The use of GLS surveillance is based on a fundamental decision to pursue selective rather than universal cardioprotection. A number of medications — angiotensin converting enzyme inhibitors, angiotensin receptor blockers, beta-adrenoceptor blockers and statins — have proven benefit in the prevention of cardiotoxicity. The use of cardioprotection in all patients at risk would be simpler than an imaging-based approach, and it avoids concerns about timing, test accuracy, and interpretation. However, the fundamental problem is that such an approach is dependent on acceptance that 80% of patients would receive this treatment unnecessarily, as cardiotoxicity develops in < 20%. In the placebo groups of randomized controlled trials, the average change of EF — while variable — is most commonly < 5% [37]. Decision analytic models have shown that a selective approach is more cost-effective than universal approach [38].

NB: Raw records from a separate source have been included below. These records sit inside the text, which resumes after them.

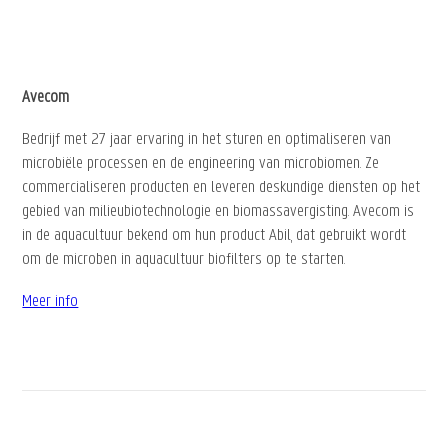
Avecom
Bedrijf met 27 jaar ervaring in het sturen en optimaliseren van
microbiële processen en de engineering van microbiomen. Ze
commercialiseren producten en leveren deskundige diensten op het
gebied van milieubiotechnologie en biomassavergisting. Avecom is
in de aquacultuur bekend om hun product Abil, dat gebruikt wordt
om de microben in aquacultuur biofilters op te starten.
Meer info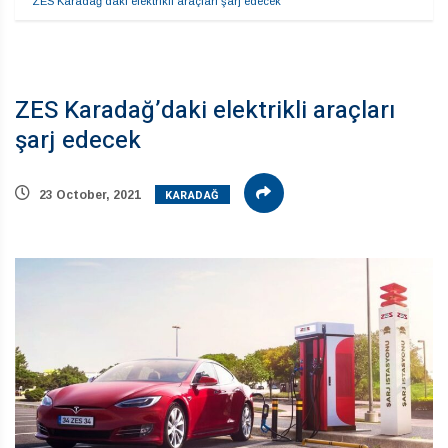
ZES Karadağ’daki elektrikli araçları şarj edecek
ZES Karadağ’daki elektrikli araçları
şarj edecek
KARADAĞ
23 October, 2021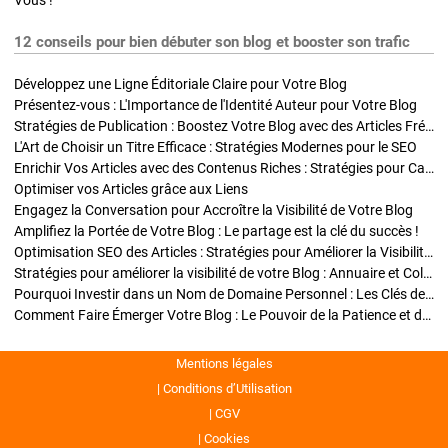
Vous !
12 conseils pour bien débuter son blog et booster son trafic
Développez une Ligne Éditoriale Claire pour Votre Blog
Présentez-vous : L'Importance de l'Identité Auteur pour Votre Blog
Stratégies de Publication : Boostez Votre Blog avec des Articles Fréquents et Exclusifs
L'Art de Choisir un Titre Efficace : Stratégies Modernes pour le SEO
Enrichir Vos Articles avec des Contenus Riches : Stratégies pour Captiver et Optimiser
Optimiser vos Articles grâce aux Liens
Engagez la Conversation pour Accroître la Visibilité de Votre Blog
Amplifiez la Portée de Votre Blog : Le partage est la clé du succès !
Optimisation SEO des Articles : Stratégies pour Améliorer la Visibilité de Votre Blog
Stratégies pour améliorer la visibilité de votre Blog : Annuaire et Collaborations
Pourquoi Investir dans un Nom de Domaine Personnel : Les Clés de la Réussite de Votre Blog
Comment Faire Émerger Votre Blog : Le Pouvoir de la Patience et de la Persévérance
Mentions légales
Conditions d’Utilisation
CGV
Cookies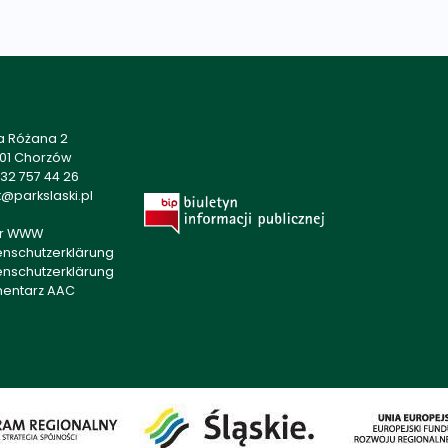
a Różana 2
501 Chorzów
32 757 44 26
@parkslaski.pl
r WWW
enschutzerklärung
enschutzerklärung
mentarz AAC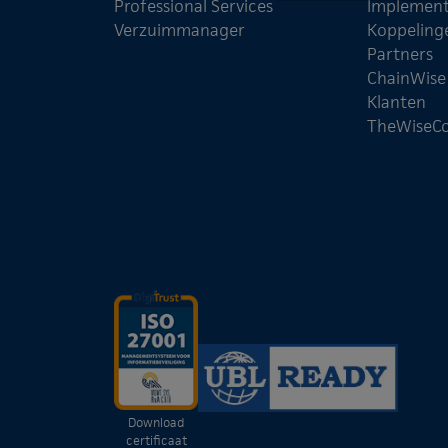
Professional Services
Implement
Verzuimmanager
Koppeling
Partners
ChainWis
Klanten
TheWiseC
Download
certificaat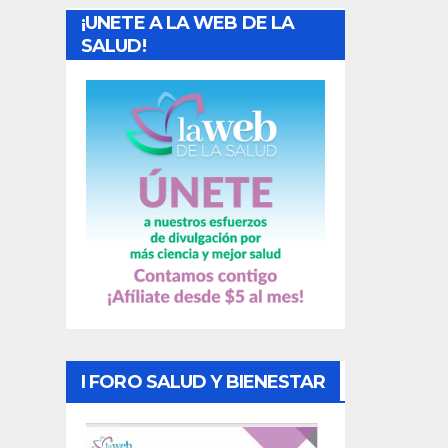
¡UNETE A LA WEB DE LA
d
SALUD!
a
s
I FORO SALUD Y BIENESTAR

If a selective (image-guided) strategy is used, there is some time urgency in the response to an abnormal imaging surveillance test. In a study of over 200 patients with anthracycline related CTRCD, Cardinale reported 64% to respond to ACE inhibitors and beta-blockade administered within 2 months, < 30% to respond to treatment administered between 2–4 months, and < 10% to respond to treatment provided thereafter [39]. This responder status was important in predicting subsequent event-free survival, which was < 40% at 2 years in non-responders (EF < 50% and ΔEF < 10%) and partial responders (EF < 50% and Δ EF ≥ 10%).

Conclusion

Anthracycline chemotherapy continues to carry a risk of myocardial dysfunction and heart failure. While neurohormonal antagonists and statins reduce the risk of cancer treatment-related cardiac dysfunction (CTRCD), the frequency of this problem is too low to justify the uniform use of these cardioprotective therapies. Consequently, most centers use a risk-guided strategy of cardioprotection — most commonly using 2D-EF. The problem is that 2D-EF measurements have broad confidence intervals, so substantial changes are required to designate the presence of LV dysfunction. GLS provides a more reliable and reproducible means of assessing global cardiac function, and observational studies and a randomized trial have shown the most reliable approach is to use a 10–15% relative change of GLS with therapy. GLS is a feasible, robust, and reproducible technique that requires limited training and is ready for wide adoption.